HMIP Reports on Littlehey

HMP Littlehey was last inspected in August 2019. In their report the inspectors said:

Located near Huntingdon in Cambridgeshire, Littlehey is a category C training prison, holding up to 1,220 adult male prisoners. With a specialist function and holding men from across the country, the prison is one of a very small number that holds only those convicted of a sexual offence and as such the profile of prisoners held is unusual. Forty-four per cent of prisoners were serving lengthy sentences of between four and 10 years, with over a third serving more than 10 years. Around 150 prisoners were serving indeterminate sentences, including life. Among the population nearly half were over the age of 50 and of all those held, some 78% presented a high or very high risk of harm.

When we last inspected Littlehey in 2015, we found a prison that was both safe and respectful, but where outcomes in purposeful activity and rehabilitation and release planning were insufficiently good. At this inspection we were pleased to find that outcomes in safety and respect remained good, and had improved in purposeful activity, but disappointingly remained insufficient in the important test of rehabilitation.

Littlehey continued to be an overwhelmingly safe prison. New prisoners were received well into the prison and helped to settle. The prison was calm and prisoners reported to us that they felt safe. Very little violence was recorded and a culture that incentivised good behaviour helped greatly. There had been some increase in the use of force but oversight was satisfactory and the use of segregation had decreased since our last inspection. The segregation regime was also much better with re-integration actively supported. Security arrangements were proportionate and the use of illicit drugs remained low. Self-harm had increased in recent years but again remained low. There had tragically been one self-inflicted death since we last visited but care for those in crisis was generally very good.

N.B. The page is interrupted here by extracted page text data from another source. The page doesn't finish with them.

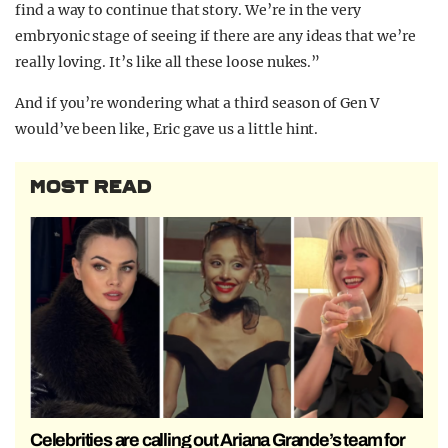
find a way to continue that story. We’re in the very
embryonic stage of seeing if there are any ideas that we’re
really loving. It’s like all these loose nukes.”
And if you’re wondering what a third season of Gen V
would’ve been like, Eric gave us a little hint.
MOST READ
Celebrities are calling out Ariana Grande’s team for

In our survey of prisoners, the majority indicated that they felt respected by staff and the interactions we observed were relaxed although not always particularly proactive. They were improving, however, following the successful introduction of the keyworker scheme. The internal and external areas of the prison were clean and well-maintained, although some overcrowding and ongoing problems with heating systems were significant issues. Access to kit and other amenities was good, as was the quality of the food. General consultation arrangements were also good and while the promotion of equality had weaknesses, outcomes for prisoners across most protected characteristics were reasonably equitable. Prisoners were positive in their views about the quality of healthcare they received.

Time out of cell for most prisoners in full-time activity was good, although we found a surprisingly high 17% locked in cell during the working day. There was sufficient activity for all, but allocation arrangements were inflexible and unresponsive. The quality and range of education, training and work was good and prisoners could gain qualifications up to level 3. Many made satisfactory progress and were clearly engaged and motivated. Our colleagues in Ofsted judged the overall effectiveness of education, skills and work to be good. Physical education was impressive.

The area where outcomes were weakest was in rehabilitation and release planning. The promotion of family ties needed improvement. About half of prisoners did not have an up-to-date offender assessment system (OASys) assessment, many having arrived without such an assessment. This was concerning given the high level of risk the population presented. Contact between offender supervisors and prisoners was inconsistent and often reactive, with very little one-to-one sentence planning work taking place. There were also quite limited opportunities for those prisoners who did not meet the threshold for participation in offending behaviour programmes. Those who were eligible could normally access programmes prior to release. Public protection arrangements were not sufficiently robust and the prison had only recently introduced resettlement initiatives capable of supporting sufficiently the approximately 30 men discharged each month.

Overall, and despite some criticisms, this report reflects some very good findings and some excellent outcomes for prisoners at Littlehey. The prison had a clearly defined function and held a substantial number of elevated risk men in safe and respectful conditions. Prisoners benefited from a very good daily regime and we saw examples of good practice. Going forward, the prison’s main priorities are to assess and reduce the risks of the prisoners it holds, and to prepare those being released for successful resettlement into the community.